Desde março que paira sobre o Nagoshi Studio uma nuvem de incerteza que nunca chegou a dissipar-se. Agora, uma investigação da Game*Spark aos perfis de LinkedIn de membros conhecidos do estúdio confirmou o que muitos já suspeitavam, pelo menos sete pessoas, incluindo profissionais em cargos de liderança, deixaram a empresa até ao final de maio de 2026.
O Nagoshi Studio foi fundado em janeiro de 2022 como subsidiária a 100% da NetEase Games, com Toshihiro Nagoshi, o criador da série Yakuza e antigo responsável criativo da Sega durante mais de três décadas, na presidência. O cofundador e diretor de jogos Daisuke Sato também deixou a Sega para integrar o projeto desde o início. O plano era ambicioso, desenvolver jogos de alto nível para consolas, com lançamento global.
O primeiro, e único, projeto anunciado foi Gang of Dragon, revelado nos The Game Awards 2025. Ambientado nos becos de Kabukicho, em Shinjuku, Tóquio, o jogo tem como protagonista o ator sul-coreano Ma Dong-seok, conhecido internacionalmente por Train to Busan, The Outlaws e Eternals da Marvel. A aposta era clara, um drama de ação adulto e cinematográfico, sem concessões.

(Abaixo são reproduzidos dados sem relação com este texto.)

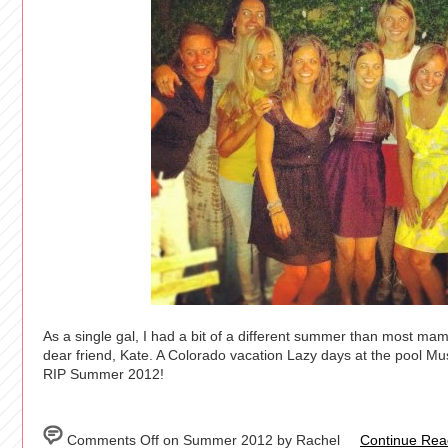
As a single gal, I had a bit of a different summer than most m
dear friend, Kate. A Colorado vacation Lazy days at the pool M
RIP Summer 2012!
Comments Off
on Summer 2012 by Rachel
Continue Read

Mas a realidade financeira acabou por bater à porta. A NetEase informou os funcionários a 6 de março de 2026 de que iria cortar o financiamento ao estúdio, após concluir que completar o Gang of Dragon exigiria mais 7 mil milhões de ienes (cerca de 44 milhões de dólares) além do que já tinha sido investido. A empresa tentou encontrar financiamento alternativo, sem sucesso. Na prática, o estúdio ficou sem projeto e sem apoio. A partir daí, o seu canal no YouTube foi apagado, levando consigo todo o material promocional do jogo, o site oficial ficou offline e a morada do escritório no bairro de Ebisu, em Tóquio, passou a aparecer como “encerrado permanentemente” no Google.
Os primeiros sinais públicos de debandada vieram de forma indireta. Daisuke Sato atualizou a sua biografia na plataforma X para “ex-Nagoshi Studio”, confirmando a saída sem nunca o ter anunciado diretamente. Pouco depois, o próprio Nagoshi apareceu numa edição especial da revista Famitsu, uma entrevista comemorativa dos 40 anos da publicação, sem qualquer referência ao estúdio, aparecendo simplesmente como criador de jogos sem afiliação.

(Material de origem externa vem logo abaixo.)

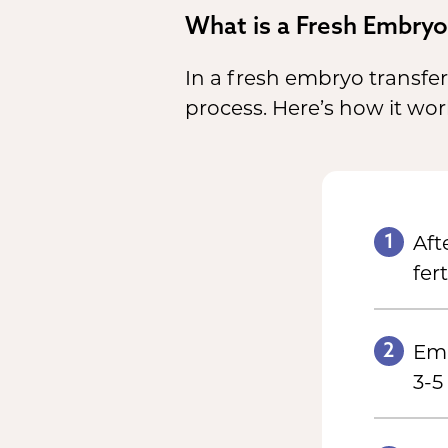
What is a Fresh Embryo
In a fresh embryo transfer,
process. Here’s how it wor
1
Aft
fert
2
Emb
3-5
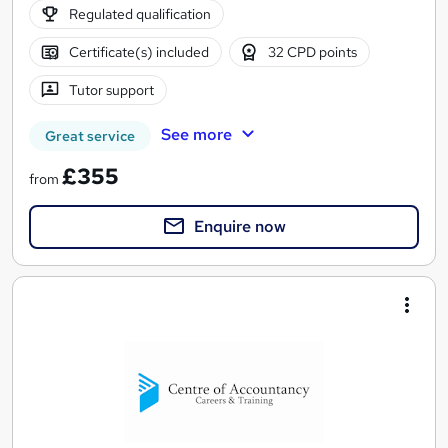
Regulated qualification
Certificate(s) included
32 CPD points
Tutor support
See more
Great service
£355
from
Enquire now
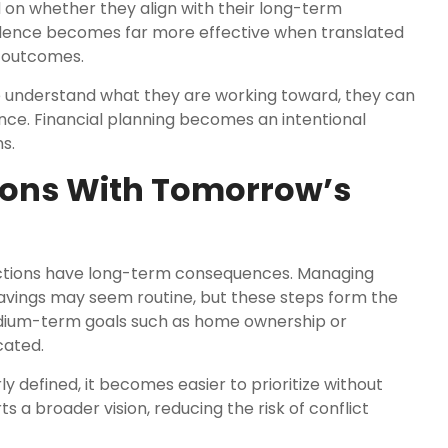
 on whether they align with their long-term
pendence becomes far more effective when translated
e outcomes.
e understand what they are working toward, they can
ce. Financial planning becomes an intentional
s.
ions With Tomorrow’s
 actions have long-term consequences. Managing
avings may seem routine, but these steps form the
medium-term goals such as home ownership or
cated.
y defined, it becomes easier to prioritize without
s a broader vision, reducing the risk of conflict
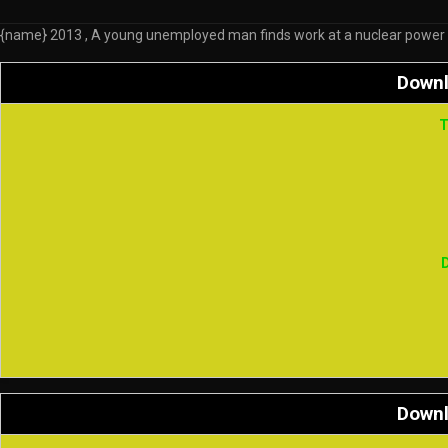
{name} 2013 , A young unemployed man finds work at a nuclear power plan
Down
T
Down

A investigação da Game*Spark veio preencher alguns dos espaços em branco. Kazuki Hosokawa, que dirigia o departamento de design do estúdio, foi o mais explícito: anunciou publicamente a sua saída no LinkedIn, descrevendo os quatro anos e meio no estúdio como um período passado “rodeado de talento”. Outros preferiram simplesmente atualizar as suas afiliações. Naoki Someya, designer de ambientes sénior e subdiretor do departamento de design, está agora na Lightspeed Japan. O artista técnico Tomoharu Hosaka transferiu-se para a Capcom. Hiroya Wakui e Saizo Nagai, este último artista de personagens principal, juntaram-se à MIXI, criadora do Monster Strike, a partir de junho. Já Shuichi Takahashi e Toshihiro Ando não indicaram novas afiliações, mas referem o Nagoshi Studio como antigo empregador.
Até ao momento, nem o estúdio nem a NetEase fizeram qualquer declaração oficial sobre o futuro do Gang of Dragon ou do próprio estúdio. O silêncio persiste.

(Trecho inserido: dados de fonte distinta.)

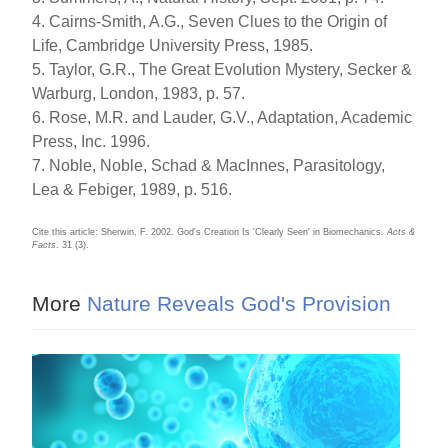
4. Cairns-Smith, A.G., Seven Clues to the Origin of
Life, Cambridge University Press, 1985.
5. Taylor, G.R., The Great Evolution Mystery, Secker &
Warburg, London, 1983, p. 57.
6. Rose, M.R. and Lauder, G.V., Adaptation, Academic
Press, Inc. 1996.
7. Noble, Noble, Schad & MacInnes, Parasitology,
Lea & Febiger, 1989, p. 516.
Cite this article: Sherwin, F. 2002. God's Creation Is 'Clearly Seen' in Biomechanics.
Acts &
Facts
. 31 (3).
More
Nature Reveals God's Provision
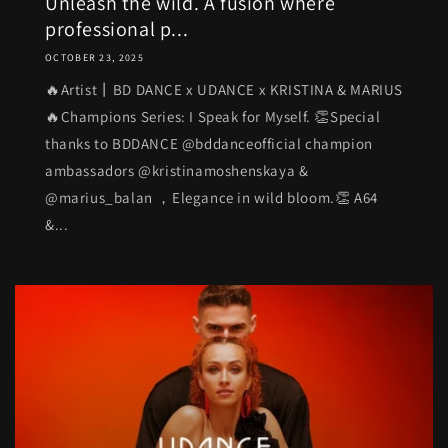
Unleash the wild. A fusion where
professional p...
OCTOBER 23, 2025
🔥Artist丨BD DANCE x UDANCE x KRISTINA & MARIUS
🔥Champions Series: I Speak for Myself. 👏Special
thanks to BDDANCE @bddanceofficial champion
ambassadors @kristinamoshenskaya &
@marius_balan ，Elegance in wild bloom.👏 A64
&...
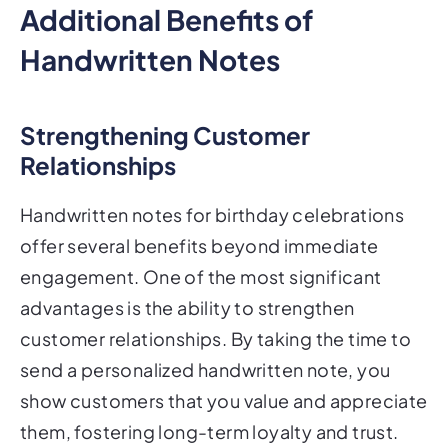
Additional Benefits of
Handwritten Notes
Strengthening Customer
Relationships
Handwritten notes for birthday celebrations
offer several benefits beyond immediate
engagement. One of the most significant
advantages is the ability to strengthen
customer relationships. By taking the time to
send a personalized handwritten note, you
show customers that you value and appreciate
them, fostering long-term loyalty and trust.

O que se passa com o Nagoshi Studio não é um caso isolado. Nos últimos anos, a NetEase encerrou ou cortou financiamento a mais de uma dúzia de estúdios internacionais, numa inversão da estratégia de expansão global que a empresa tinha adotado. Entre os afetados estão os norte-americanos Jar of Sparks e Worlds Untold, o estúdio japonês Ouka Studios, responsável pelo Visions of Mana, entretanto cancelado, e outros. O padrão é claro, a empresa reorientou-se para títulos domésticos de maior volume e menor risco.